Elle a précisé qu'elle avait en fait compris mon choix pour la vie: suivre l'amour. Avec un grand a.
Je l'écoutais sans réagir, comme je fais toujours lorsqu'une femme de mon passé -récent ou éternel- me fait un bilan.
Sans réagir, car j'accepte la vision de l'autre, cette autre avec qui j'ai connu les délices et les désastres.
dans un sens
Ainsi, pour des tas de raison dont la première est que les femmes et les hommes sont différents les uns des autres, et la deuxième est que je suis juste moi et pas nécessairement comme les autres hommes, dont finalement je sais moins de choses que ce que je sais des femmes, j'aurais suivi l'amour.
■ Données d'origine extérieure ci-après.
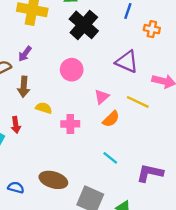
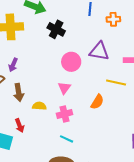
black cross: (84, 25) -> (56, 29), size x0.7
pink circle: (72, 70) -> (71, 62), moved
pink triangle: (102, 97) -> (64, 88), moved
cyan line: (110, 158) -> (67, 139), moved

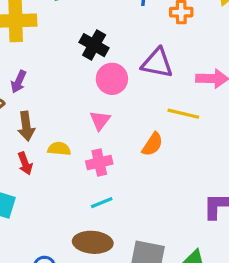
black cross: (56, 29) -> (94, 45), moved
red arrow: (20, 126) -> (25, 163), moved
cyan line: (67, 139) -> (102, 203), turned -48

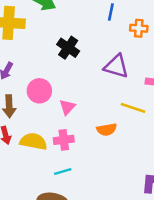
pink circle: (112, 79) -> (39, 91), moved
orange semicircle: (152, 144) -> (107, 130), turned 42
yellow semicircle: (59, 149) -> (33, 141), moved, size x1.5

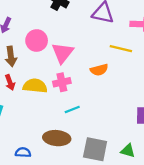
pink triangle: (67, 107) -> (63, 53), size x1.5
cyan line: (63, 172) -> (72, 110), moved

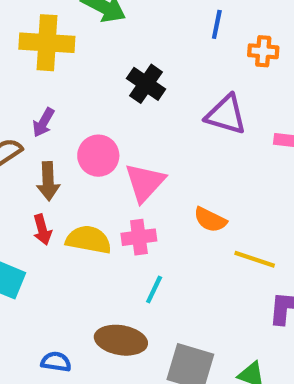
yellow line: (121, 49) -> (255, 259), moved
orange semicircle: (99, 70) -> (210, 220), turned 36
cyan line: (72, 110) -> (154, 290), turned -48

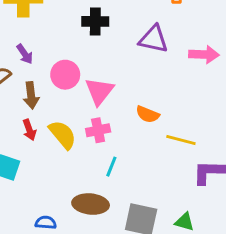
black cross: (146, 84) -> (95, 21), turned -30
purple arrow: (43, 123) -> (25, 54), turned -60
yellow semicircle: (89, 240) -> (63, 135), turned 44

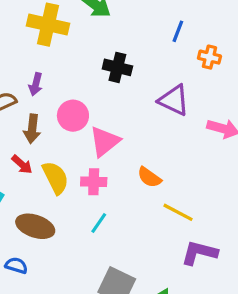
purple arrow: (25, 54) -> (36, 84), turned 36
red arrow: (29, 130) -> (22, 164), turned -42
brown ellipse: (91, 204) -> (35, 226), moved

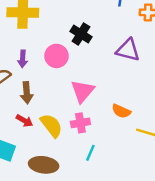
black cross: (117, 67) -> (81, 34), turned 30
pink circle: (73, 116) -> (56, 56), moved

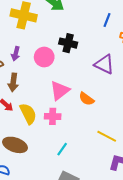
black cross: (81, 34) -> (68, 43), turned -30
orange semicircle: (121, 111) -> (86, 99), moved
cyan line: (90, 153) -> (62, 149), moved

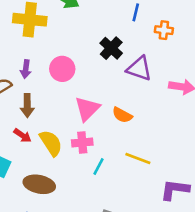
black cross: (68, 43) -> (111, 48), moved, turned 36
yellow line: (107, 136) -> (138, 159), moved
cyan line: (62, 149) -> (98, 166), moved

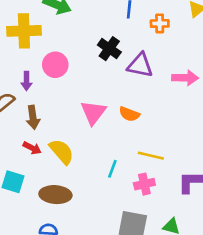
pink circle: (62, 69) -> (55, 65), moved
pink cross: (82, 143) -> (144, 184), moved

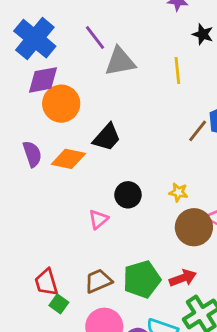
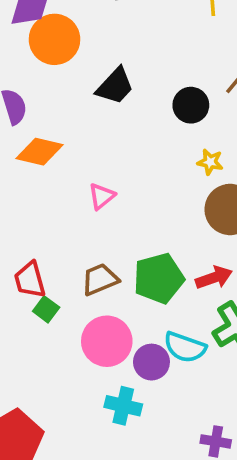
orange diamond: (68, 159) -> (39, 152), moved
black circle: (128, 195) -> (191, 105), moved

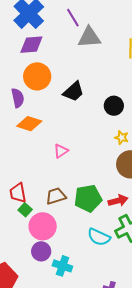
orange circle: (54, 39) -> (37, 76), moved
pink circle: (107, 341) -> (43, 226), moved
purple circle: (151, 362) -> (41, 251), moved

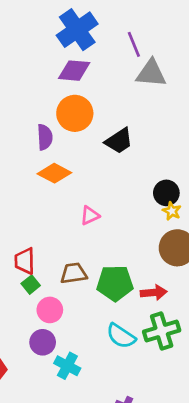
black circle: (114, 106) -> (166, 193), moved
pink circle: (43, 226) -> (50, 310), size x0.7

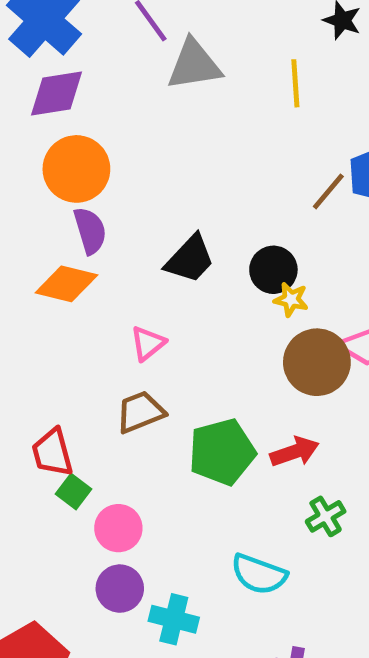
purple semicircle: (45, 137) -> (90, 231), moved
black trapezoid: (119, 141) -> (190, 259), moved
brown trapezoid: (74, 273) -> (140, 412), moved
green cross: (162, 331) -> (326, 516), size x0.6
cyan semicircle: (121, 336) -> (259, 574), moved

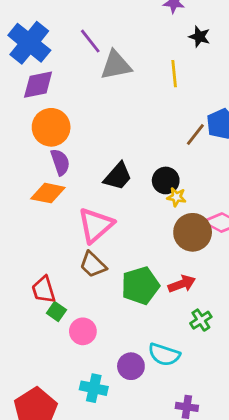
pink triangle: (148, 343) -> (96, 225), size x1.8
brown trapezoid: (140, 412) -> (93, 265), turned -112
purple circle: (120, 589) -> (131, 366), moved
cyan cross: (174, 619) -> (94, 388), moved

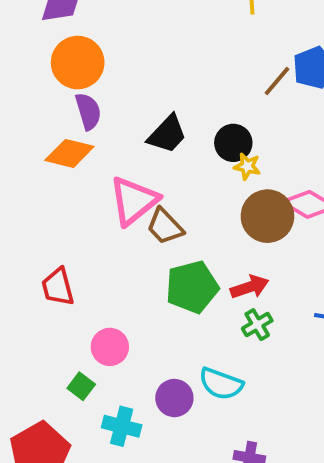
brown trapezoid: (93, 265) -> (165, 226), moved
green square: (56, 311) -> (81, 386), moved
green cross: (201, 320) -> (257, 325), moved

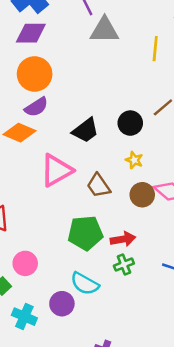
purple semicircle: (88, 111) -> (36, 107), turned 65
black circle: (233, 143) -> (130, 123), moved
brown circle: (267, 216) -> (142, 195), size x0.7
brown trapezoid: (165, 226) -> (98, 186), moved
cyan semicircle: (221, 384) -> (85, 284), moved

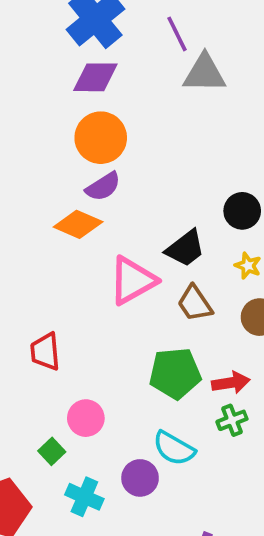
black trapezoid: (85, 130) -> (185, 248), moved

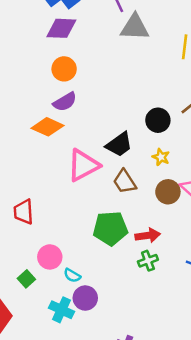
orange circle: (101, 138) -> (64, 69), size x0.7
cyan semicircle: (174, 448) -> (72, 275), moved, size x0.6
cyan cross: (84, 497) -> (61, 310), moved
Si suivre l'amour c'est laisser l'humanité aller à des considérations insensées de carrière, de confort, de courants, de normes alors qu'un mouvement de hanches, un doigt qui se lève, un cou qui se courbe, un oeil qui bat, une bouche qui se dessine me parlent de cette promesse aussi intense qu'hors de portée, oui j'ai suivi l'amour.
C'est mieux que suivre le bon filon.
Bien sûr, vu du dehors, c'est comme si je consommais des corps et des coeurs alors que je m'y consume.
L'amour est une surprise, l'amour est toujours en train de vous arriver en pleine tronche à l'improviste, l'amour bouleverse et renverse et déverse.
L'amour donne faim.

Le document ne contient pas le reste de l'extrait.